### What the task requires
Scan the listing below. Report each line that includes "Reyee".

### Data extracts
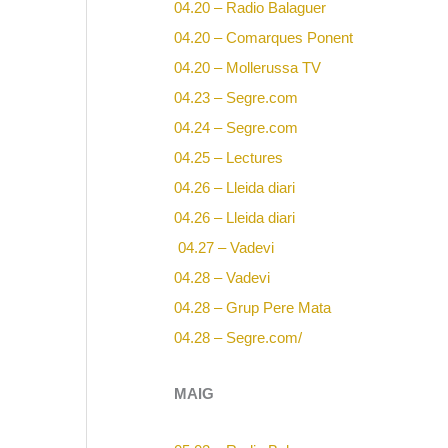
04.20 – Radio Balaguer
04.20 – Comarques Ponent
04.20 – Mollerussa TV
04.23 – Segre.com
04.24 – Segre.com
04.25 – Lectures
04.26 – Lleida diari
04.26 – Lleida diari
04.27 – Vadevi
04.28 – Vadevi
04.28 – Grup Pere Mata
04.28 – Segre.com/
MAIG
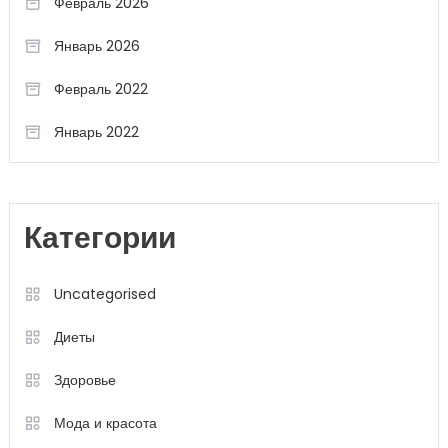
Февраль 2026
Январь 2026
Февраль 2022
Январь 2022
Категории
Uncategorised
Диеты
Здоровье
Мода и красота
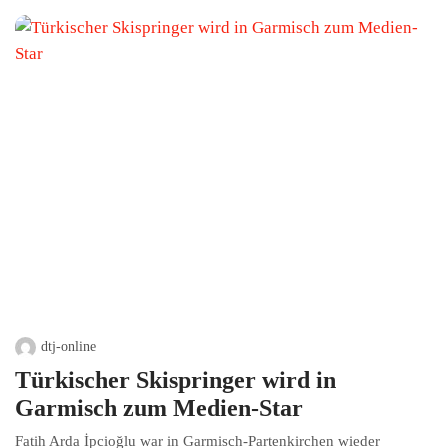
dtj-online
Türkischer Skispringer wird in
Garmisch zum Medien-Star
Fatih Arda İpcioğlu war in Garmisch-Partenkirchen wieder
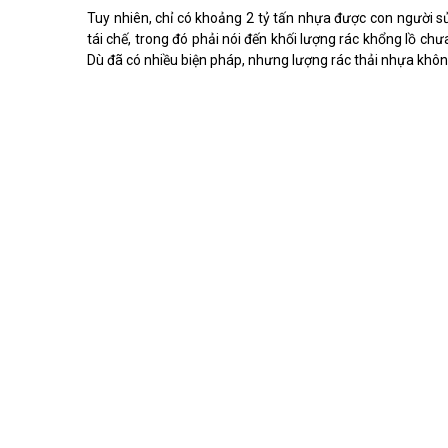
Tuy nhiên, chỉ có khoảng 2 tỷ tấn nhựa được con người sử
tái chế, trong đó phải nói đến khối lượng rác khổng lồ ch
Dù đã có nhiều biện pháp, nhưng lượng rác thải nhựa khôn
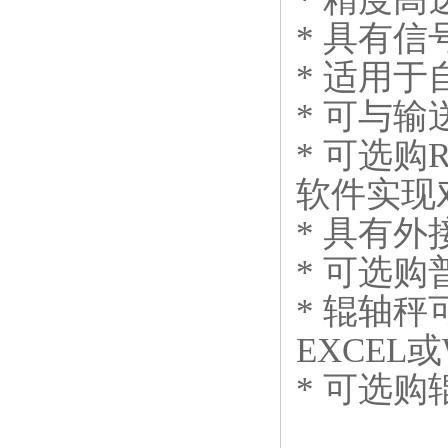
*
具有信
*
适用于
*
可与输
*
可选购
R
软件实现
*
具有外
*
可选购
*
辊轴秤
EXCEL
或
*
可选购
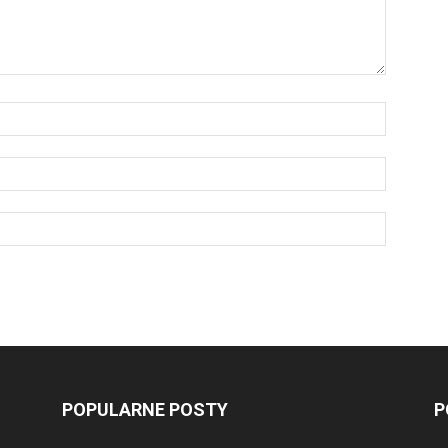
POPULARNE POSTY
P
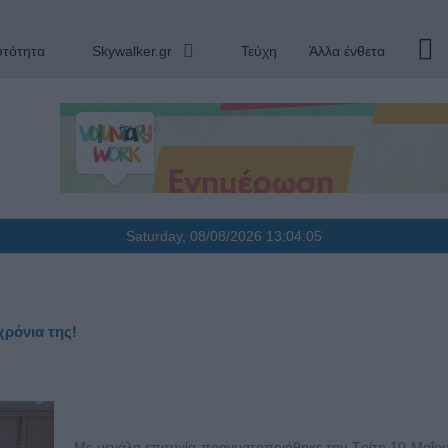
υτότητα
Skywalker.gr
Τεύχη
Άλλα ένθετα
Saturday, 08/08/2026
13:04:06
ρόνια της!
Με μεγάλη επιτυχία πραγματοποιήθηκε την Τρίτη 10 Μαΐο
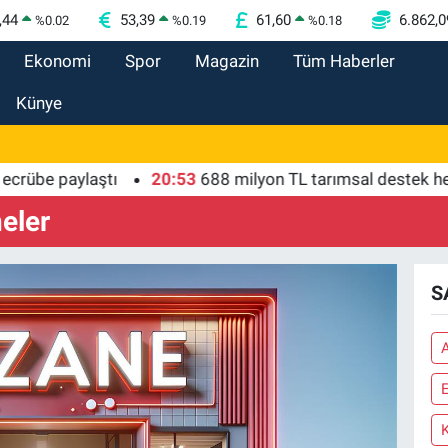
,44
53,39
61,60
6.862,0
%
0.02
%
0.19
%
0.18
Ekonomi
Spor
Magazin
Tüm Haberler
Künye
übe paylaştı
20:53
688 milyon TL tarımsal destek hesap
eler
S
E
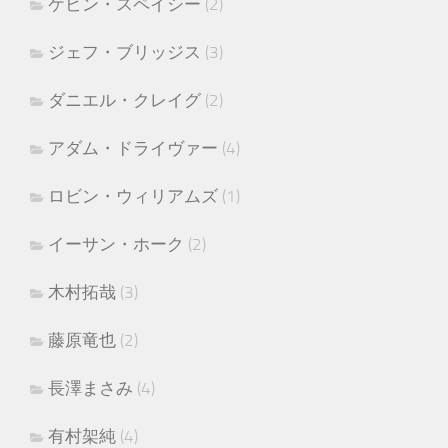
ケビン・スペイシー
(2)
ジェフ・ブリッジス
(3)
ダニエル・クレイグ
(2)
アダム・ドライヴァー
(4)
ロビン・ウィリアムズ
(1)
イーサン・ホーク
(2)
木村拓哉
(3)
藤原竜也
(2)
長澤まさみ
(4)
有村架純
(4)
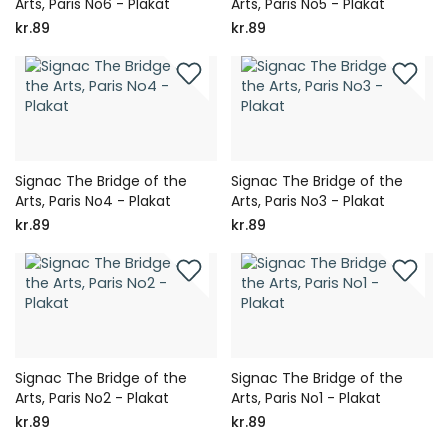
Arts, Paris No6 - Plakat
Arts, Paris No5 - Plakat
kr.89
kr.89
Signac The Bridge of the
Signac The Bridge of the
Arts, Paris No4 - Plakat
Arts, Paris No3 - Plakat
kr.89
kr.89
Signac The Bridge of the
Signac The Bridge of the
Arts, Paris No2 - Plakat
Arts, Paris No1 - Plakat
kr.89
kr.89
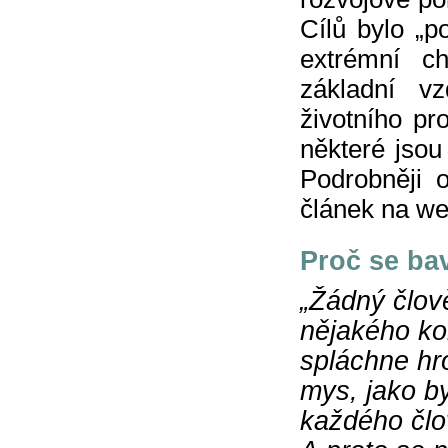
Cílů bylo „p
extrémní ch
základní v
životního pro
některé jsou 
Podrobněji o
článek na w
Proč se bav
„Žádný člov
nějakého kon
spláchne hro
mys, jako by
každého člo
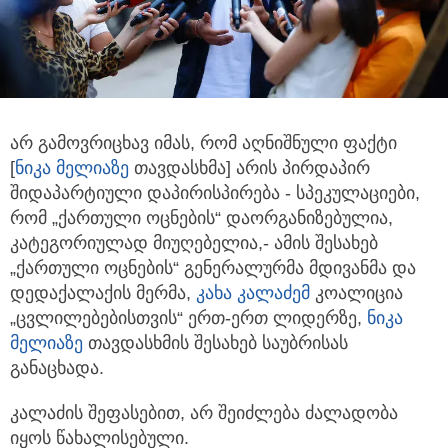
არ გამოვრიცხავ იმას, რომ აღნიშნული ფაქტი
[
ნიკა მელია
ზე
თავდასხმა] არის პირდაპირ
შიდაპარტიული დაპირისპირება - სპეკულაციები,
რომ
„ქართული ოცნების“ დაორგანიზებულია,
კატეგორიულად მიუღებელია,- ამის შესახებ
„ქართული ოცნების“ გენერალურმა მდივანმა და
დედაქალაქის მერმა,
კახა კალაძემ
კოალიცია
„ცვლილებებისთვის“ ერთ-ერთ ლიდერზე,
ნიკა
მელია
ზე
თავდასხმის შესახებ საუბრისას
განაცხადა.
კალაძის შეფასებით, არ შეიძლება ძალადობა
იყოს წახალისებული.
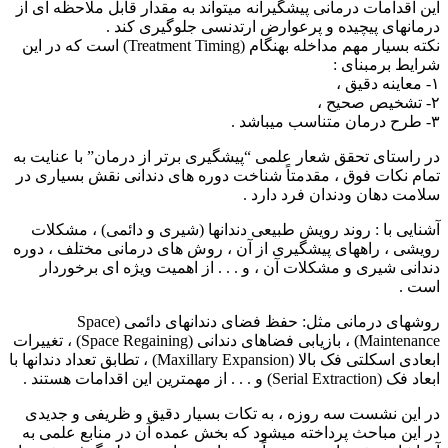
درمانهای پیچیده و پرعوارض ارتدنسی جلوگیری کند .
نکته بسیار مهم مداخله بهنگام (Treatment Timing) است که در این
شرایط برمبنای :
۱- معاینه دقیق ،
۲- تشخیص صحیح ،
۳- طرح درمان متناسب میباشد .
در راستای تحقق شعار علمی “پیشگیری برتر از درمان” با عنایت به
تمام نکات فوق ، مقدمتاً شناخت دوره های دندانی نقش بسیاری در
سلامت دهان ودندان فرد دارد .
آشنایی با : روند رویش طبیعی دندانها (شیری و دائمی) ، مشکلات
رویشی ، راههای پیشگیری از آن ، روش های درمانی مختلف ، دوره
دندانی شیری و مشکلات آن ، و . . . از اهمیت ویژه ای برخوردار
است .
روشهای درمانی مثل: حفظ فضای دندانهای دائمی (Space
Maintenance) ، بازیابی فضاهای دندانی (Space Regaining) ، تغییرات
ابعادی اسکلتی فک بالا (Maxillary Expansion) ، تطابق تعداد دندانها با
ابعاد فک (Serial Extraction) و . . . از مهمترین این اقدامات هستند .
در این نشست سه روزه ، به تکات بسیار دقیق و ظریفی و جدیدی
در این مباحث پرداخته میشود که بخش عمده آن در منابع علمی به
آن اشاره نشده است . ضمناً در برنامه زمانی در نظر گرفته شده تا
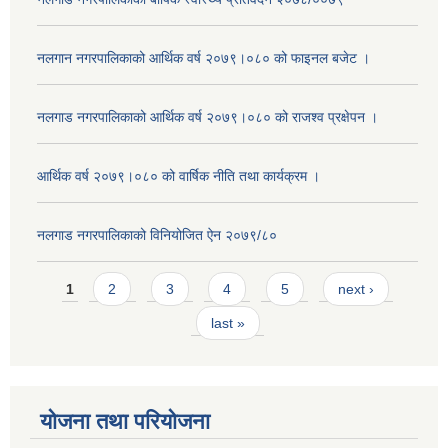
नलगान नगरपालिकाको आर्थिक वर्ष २०७९।०८० को फाइनल बजेट ।
नलगाड नगरपालिकाको आर्थिक वर्ष २०७९।०८० को राजश्व प्रक्षेपन ।
आर्थिक वर्ष २०७९।०८० को वार्षिक नीति तथा कार्यक्रम ।
नलगाड नगरपालिकाको विनियोजित ऐन २०७९/८०
Pages
1
2
3
4
5
next ›
last »
योजना तथा परियोजना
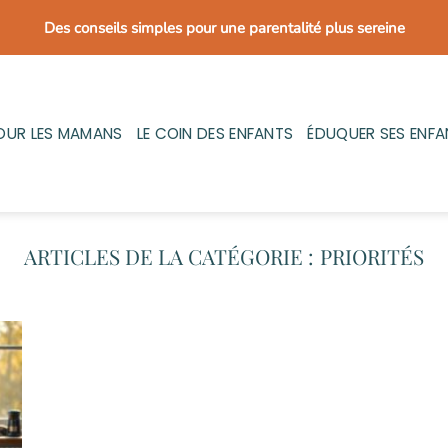
Des conseils simples pour une parentalité plus sereine
OUR LES MAMANS
LE COIN DES ENFANTS
ÉDUQUER SES ENFA
PRIORITÉS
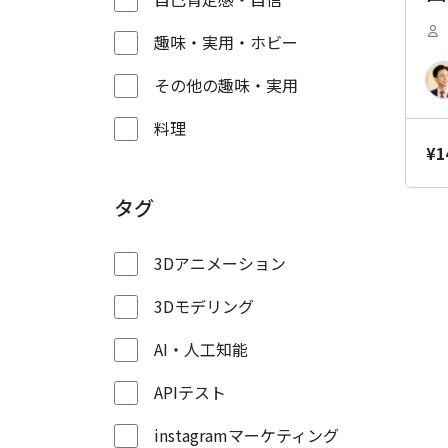
趣味・実用・ホビー
その他の趣味・実用
料理
¥
1
タグ
3Dアニメーション
3Dモデリング
AI・人工知能
APIテスト
instagramマーケティング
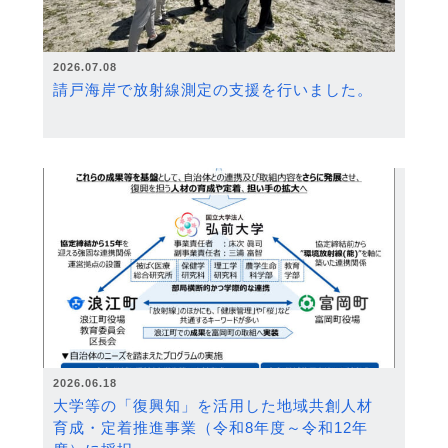
2026.07.08
請戸海岸で放射線測定の支援を行いました。
2026.06.18
大学等の「復興知」を活用した地域共創人材
育成・定着推進事業（令和8年度～令和12年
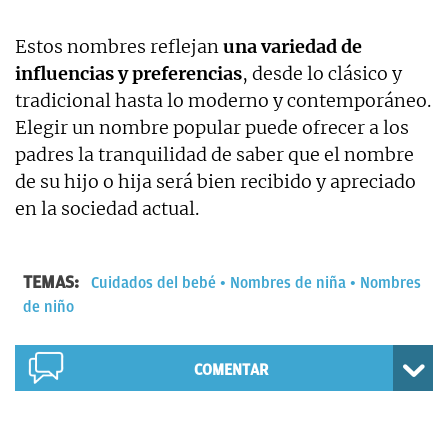
Estos nombres reflejan
una variedad de
influencias y preferencias
, desde lo clásico y
tradicional hasta lo moderno y contemporáneo.
Elegir un nombre popular puede ofrecer a los
padres la tranquilidad de saber que el nombre
de su hijo o hija será bien recibido y apreciado
en la sociedad actual.
TEMAS:
Cuidados del bebé
Nombres de niña
Nombres
de niño
COMENTAR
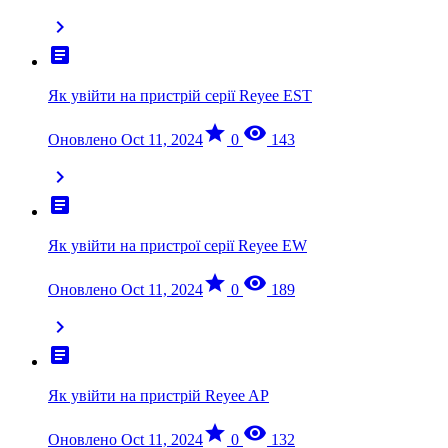
chevron_right
article
Як увійти на пристрій серії Reyee EST
star
visibility
Оновлено Oct 11, 2024
0
143
chevron_right
article
Як увійти на пристрої серії Reyee EW
star
visibility
Оновлено Oct 11, 2024
0
189
chevron_right
article
Як увійти на пристрій Reyee AP
star
visibility
Оновлено Oct 11, 2024
0
132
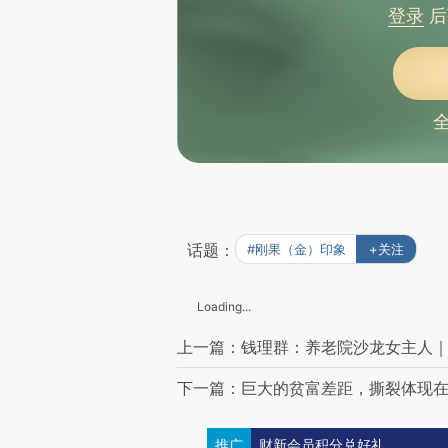
登录
后
话题：
#刚果（金）印象
+关注
Loading...
上一篇：钱理群：养老院沙龙女主人
下一篇：巨大的贫富差距，撕裂体现
推广
财新会员积分兑好礼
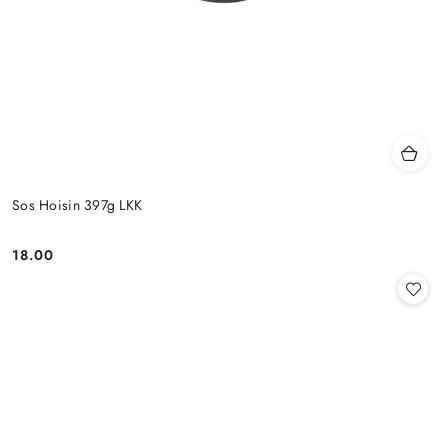
Sos Hoisin 397g LKK
18.00
Cena:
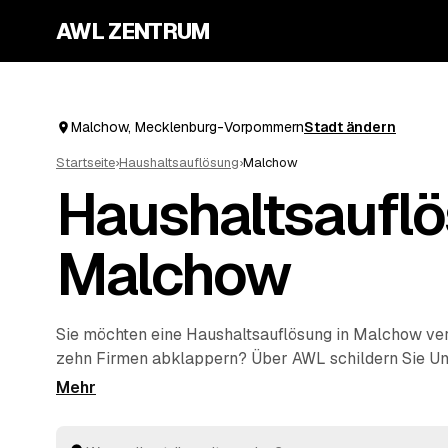
AWL ZENTRUM
Malchow, Mecklenburg-Vorpommern
Stadt ändern
Startseite
›
Haushaltsauflösung
›
Malchow
Haushaltsauflö
Malchow
Sie möchten eine Haushaltsauflösung in Malchow ver
zehn Firmen abklappern? Über AWL schildern Sie U
einmal und erhalten mehrere Festpreis-Angebote ge
Vergleichen. Vom Teilbereich bis zum vollständigen 
kümmern sich die Profis um Räumung, Transport und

### Answer section
Як увійти на пристрій серії Reyee EST
Як увійти на пристрої серії Reyee EW
Як увійти на пристрій Reyee AP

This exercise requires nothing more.